THE INPUT:
==================================================

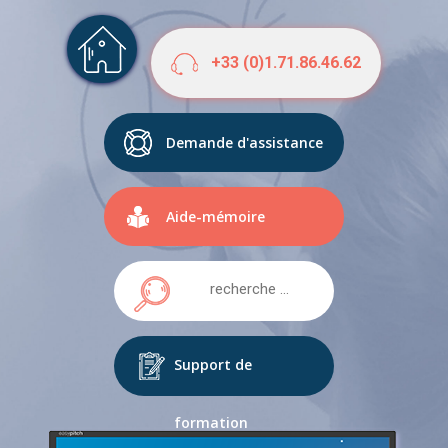
+33 (0)1.71.86.46.62
Demande d'assistance
Aide-mémoire
Support de
formation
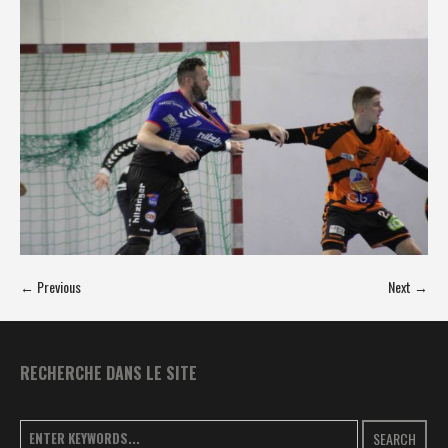
← Previous
Next →
RECHERCHE DANS LE SITE
SEARCH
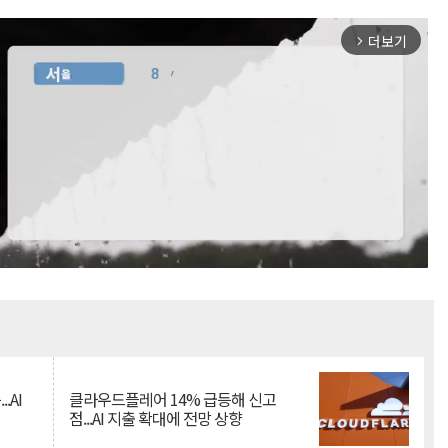
더보기
arrow_forward_ios
Mute
.AI
클라우드플레어 14% 급등해 신고
점...AI 지출 확대에 전망 상향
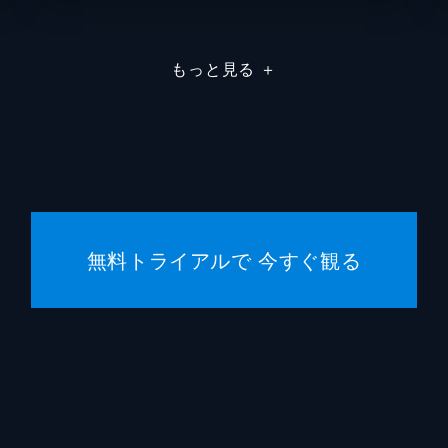
ボキー
もっと見る
＋
ローガ
マイケ
マイケ
ケネス
無料トライアルで 今すぐ観る
ハンニ
ハリントン
マーテ
セレニ
トゥン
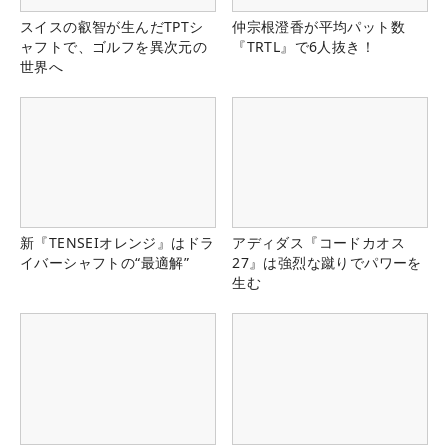
スイスの叡智が生んだTPTシ
仲宗根澄香が平均パット数
ャフトで、ゴルフを異次元の
『TRTL』で6人抜き！
世界へ
新『TENSEIオレンジ』はドラ
アディダス『コードカオス
イバーシャフトの“最適解”
27』は強烈な蹴りでパワーを
生む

==================================================

Leave the pictures out and print the records above exactly as they stand.

+33 (0)1.71.86.46.62
Demande d'assistance
Aide-mémoire
Support de
formation
← Previous
Next →
RECHERCHE DANS LE SITE
SEARCH
더보기
arrow_forward_ios
Mute
.AI
클라우드플레어 14% 급등해 신고
점...AI 지출 확대에 전망 상향
ボキー
もっと見る
＋
ローガ
マイケ
マイケ
ケネス
無料トライアルで 今すぐ観る
ハンニ
ハリントン
マーテ
セレニ
トゥン
スイスの叡智が生んだTPTシ
仲宗根澄香が平均パット数
ャフトで、ゴルフを異次元の
『TRTL』で6人抜き！
世界へ
新『TENSEIオレンジ』はドラ
アディダス『コードカオス
イバーシャフトの“最適解”
27』は強烈な蹴りでパワーを
生む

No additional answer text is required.